--- START ---
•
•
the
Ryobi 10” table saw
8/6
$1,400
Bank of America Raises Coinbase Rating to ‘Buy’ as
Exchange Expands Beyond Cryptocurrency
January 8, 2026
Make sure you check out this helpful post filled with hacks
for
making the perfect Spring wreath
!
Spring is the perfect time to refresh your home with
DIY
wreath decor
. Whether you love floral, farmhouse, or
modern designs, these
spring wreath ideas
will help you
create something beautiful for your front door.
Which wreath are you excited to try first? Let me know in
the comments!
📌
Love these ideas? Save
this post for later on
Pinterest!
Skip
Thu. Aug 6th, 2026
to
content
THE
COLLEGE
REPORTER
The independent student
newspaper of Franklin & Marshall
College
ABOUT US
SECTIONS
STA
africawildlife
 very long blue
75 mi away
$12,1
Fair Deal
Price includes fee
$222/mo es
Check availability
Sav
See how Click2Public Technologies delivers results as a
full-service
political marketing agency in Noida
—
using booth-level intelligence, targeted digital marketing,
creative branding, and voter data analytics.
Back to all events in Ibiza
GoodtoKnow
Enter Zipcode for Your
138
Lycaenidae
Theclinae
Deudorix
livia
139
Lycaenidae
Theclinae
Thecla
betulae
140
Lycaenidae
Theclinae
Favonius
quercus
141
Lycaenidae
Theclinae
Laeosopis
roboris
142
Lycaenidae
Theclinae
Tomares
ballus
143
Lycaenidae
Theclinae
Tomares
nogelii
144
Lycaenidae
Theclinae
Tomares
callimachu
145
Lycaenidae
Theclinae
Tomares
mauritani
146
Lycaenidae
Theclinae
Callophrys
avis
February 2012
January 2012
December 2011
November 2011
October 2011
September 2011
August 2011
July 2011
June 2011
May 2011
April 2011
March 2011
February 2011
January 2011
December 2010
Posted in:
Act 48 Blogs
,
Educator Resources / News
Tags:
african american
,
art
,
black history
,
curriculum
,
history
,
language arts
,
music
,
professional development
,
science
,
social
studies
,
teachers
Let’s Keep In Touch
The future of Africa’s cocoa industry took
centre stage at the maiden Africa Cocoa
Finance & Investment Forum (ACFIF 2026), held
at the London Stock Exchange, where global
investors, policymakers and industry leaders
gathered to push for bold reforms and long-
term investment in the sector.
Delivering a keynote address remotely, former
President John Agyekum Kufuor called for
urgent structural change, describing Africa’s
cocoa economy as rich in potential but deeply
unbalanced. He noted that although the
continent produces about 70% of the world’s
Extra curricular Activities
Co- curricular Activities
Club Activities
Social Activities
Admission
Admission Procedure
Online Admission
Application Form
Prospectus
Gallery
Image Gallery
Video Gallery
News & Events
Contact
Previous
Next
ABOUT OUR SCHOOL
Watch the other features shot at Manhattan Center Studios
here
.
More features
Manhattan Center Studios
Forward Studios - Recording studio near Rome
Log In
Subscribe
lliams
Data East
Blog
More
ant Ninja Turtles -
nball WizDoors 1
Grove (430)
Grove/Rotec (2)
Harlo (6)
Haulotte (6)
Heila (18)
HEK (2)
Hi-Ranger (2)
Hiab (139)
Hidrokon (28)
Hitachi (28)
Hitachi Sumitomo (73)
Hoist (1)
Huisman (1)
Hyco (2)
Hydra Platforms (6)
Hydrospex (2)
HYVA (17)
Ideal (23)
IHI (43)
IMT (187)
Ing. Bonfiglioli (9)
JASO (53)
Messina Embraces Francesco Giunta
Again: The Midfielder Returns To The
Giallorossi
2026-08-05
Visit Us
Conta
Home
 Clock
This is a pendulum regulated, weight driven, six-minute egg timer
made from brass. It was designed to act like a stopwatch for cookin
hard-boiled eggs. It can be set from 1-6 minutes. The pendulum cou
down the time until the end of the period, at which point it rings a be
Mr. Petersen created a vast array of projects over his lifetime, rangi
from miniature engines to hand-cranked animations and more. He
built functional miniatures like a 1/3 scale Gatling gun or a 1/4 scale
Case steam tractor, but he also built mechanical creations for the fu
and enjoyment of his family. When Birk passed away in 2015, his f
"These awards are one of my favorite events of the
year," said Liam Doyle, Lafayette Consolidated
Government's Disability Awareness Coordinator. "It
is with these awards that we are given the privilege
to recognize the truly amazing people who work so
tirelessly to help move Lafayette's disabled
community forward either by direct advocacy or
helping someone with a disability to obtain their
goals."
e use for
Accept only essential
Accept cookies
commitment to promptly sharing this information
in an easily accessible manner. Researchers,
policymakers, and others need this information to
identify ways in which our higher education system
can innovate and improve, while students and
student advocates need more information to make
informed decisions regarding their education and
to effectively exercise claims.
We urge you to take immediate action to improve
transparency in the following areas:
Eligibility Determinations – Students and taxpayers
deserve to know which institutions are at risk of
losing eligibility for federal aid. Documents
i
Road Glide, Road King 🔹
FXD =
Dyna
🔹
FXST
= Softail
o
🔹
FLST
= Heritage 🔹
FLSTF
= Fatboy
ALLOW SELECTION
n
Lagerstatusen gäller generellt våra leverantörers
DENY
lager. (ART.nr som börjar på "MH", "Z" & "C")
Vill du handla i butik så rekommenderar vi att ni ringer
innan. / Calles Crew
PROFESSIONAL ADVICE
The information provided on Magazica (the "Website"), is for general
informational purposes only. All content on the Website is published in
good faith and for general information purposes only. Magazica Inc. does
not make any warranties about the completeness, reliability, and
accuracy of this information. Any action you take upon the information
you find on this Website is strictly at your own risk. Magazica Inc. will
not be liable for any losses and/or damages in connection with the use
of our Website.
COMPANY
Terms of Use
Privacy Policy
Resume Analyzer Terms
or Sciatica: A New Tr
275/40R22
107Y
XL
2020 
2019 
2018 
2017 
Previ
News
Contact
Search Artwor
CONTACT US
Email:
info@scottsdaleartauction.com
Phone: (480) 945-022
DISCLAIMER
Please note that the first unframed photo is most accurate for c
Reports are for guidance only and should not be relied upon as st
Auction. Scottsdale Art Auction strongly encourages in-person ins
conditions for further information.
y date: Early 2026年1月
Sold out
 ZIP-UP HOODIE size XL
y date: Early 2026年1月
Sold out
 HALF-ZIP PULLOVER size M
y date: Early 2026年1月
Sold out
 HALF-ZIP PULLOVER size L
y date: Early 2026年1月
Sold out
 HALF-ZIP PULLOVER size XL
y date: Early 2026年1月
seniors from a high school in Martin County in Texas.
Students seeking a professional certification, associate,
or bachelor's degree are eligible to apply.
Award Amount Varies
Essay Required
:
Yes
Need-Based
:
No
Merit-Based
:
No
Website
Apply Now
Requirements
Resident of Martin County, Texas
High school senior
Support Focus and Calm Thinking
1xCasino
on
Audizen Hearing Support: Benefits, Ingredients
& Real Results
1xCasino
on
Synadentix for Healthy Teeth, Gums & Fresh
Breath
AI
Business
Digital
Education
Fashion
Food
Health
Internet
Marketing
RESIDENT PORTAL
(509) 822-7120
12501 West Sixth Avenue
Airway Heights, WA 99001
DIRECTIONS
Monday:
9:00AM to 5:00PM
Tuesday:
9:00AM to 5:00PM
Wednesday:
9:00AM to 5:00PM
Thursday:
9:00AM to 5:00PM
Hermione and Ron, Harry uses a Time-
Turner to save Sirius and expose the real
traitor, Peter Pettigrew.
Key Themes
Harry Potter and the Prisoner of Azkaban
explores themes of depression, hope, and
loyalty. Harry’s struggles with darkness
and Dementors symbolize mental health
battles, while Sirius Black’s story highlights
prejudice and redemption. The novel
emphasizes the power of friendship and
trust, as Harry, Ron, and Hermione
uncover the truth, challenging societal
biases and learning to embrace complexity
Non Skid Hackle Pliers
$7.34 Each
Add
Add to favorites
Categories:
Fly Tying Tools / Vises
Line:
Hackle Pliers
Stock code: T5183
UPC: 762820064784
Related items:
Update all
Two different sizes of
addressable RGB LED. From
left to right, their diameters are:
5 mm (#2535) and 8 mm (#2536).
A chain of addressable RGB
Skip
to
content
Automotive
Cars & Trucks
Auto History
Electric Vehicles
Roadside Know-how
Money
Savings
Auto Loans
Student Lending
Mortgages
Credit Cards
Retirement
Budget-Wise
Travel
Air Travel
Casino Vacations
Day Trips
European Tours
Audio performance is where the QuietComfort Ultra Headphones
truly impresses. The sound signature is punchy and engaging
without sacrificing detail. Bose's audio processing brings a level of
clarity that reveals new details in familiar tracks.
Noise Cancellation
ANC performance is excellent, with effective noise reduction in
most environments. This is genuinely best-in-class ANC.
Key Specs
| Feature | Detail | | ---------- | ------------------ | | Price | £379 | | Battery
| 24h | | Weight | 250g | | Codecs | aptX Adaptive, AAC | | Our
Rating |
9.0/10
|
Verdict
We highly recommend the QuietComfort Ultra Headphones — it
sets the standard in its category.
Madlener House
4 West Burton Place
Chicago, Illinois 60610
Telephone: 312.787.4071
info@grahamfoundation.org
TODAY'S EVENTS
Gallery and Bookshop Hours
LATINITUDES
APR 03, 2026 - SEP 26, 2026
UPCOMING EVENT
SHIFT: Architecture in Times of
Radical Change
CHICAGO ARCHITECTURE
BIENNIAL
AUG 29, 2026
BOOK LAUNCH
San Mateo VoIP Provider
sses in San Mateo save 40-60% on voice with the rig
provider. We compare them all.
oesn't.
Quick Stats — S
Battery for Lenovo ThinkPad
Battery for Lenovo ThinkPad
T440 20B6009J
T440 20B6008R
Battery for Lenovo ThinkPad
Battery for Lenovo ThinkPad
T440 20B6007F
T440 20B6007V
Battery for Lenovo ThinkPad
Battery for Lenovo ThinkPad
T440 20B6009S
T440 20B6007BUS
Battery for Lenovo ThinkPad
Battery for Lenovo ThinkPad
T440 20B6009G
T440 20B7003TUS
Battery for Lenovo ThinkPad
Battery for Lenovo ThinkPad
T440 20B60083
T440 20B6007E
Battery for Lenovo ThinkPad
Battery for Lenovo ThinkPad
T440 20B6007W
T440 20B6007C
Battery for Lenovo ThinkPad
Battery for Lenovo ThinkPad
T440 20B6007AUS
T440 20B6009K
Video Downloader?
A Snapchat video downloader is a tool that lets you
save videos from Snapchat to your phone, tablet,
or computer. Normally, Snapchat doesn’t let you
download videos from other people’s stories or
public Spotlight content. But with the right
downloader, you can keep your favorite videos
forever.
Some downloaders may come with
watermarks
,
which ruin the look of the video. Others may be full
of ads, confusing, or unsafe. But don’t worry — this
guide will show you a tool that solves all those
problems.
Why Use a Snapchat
--- END ---
# What you have to do:
Look through the entries above, and wherever a line holds the word "Support", copy it.

# Exercise response:
Support Focus and Calm Thinking
Audizen Hearing Support: Benefits, Ingredients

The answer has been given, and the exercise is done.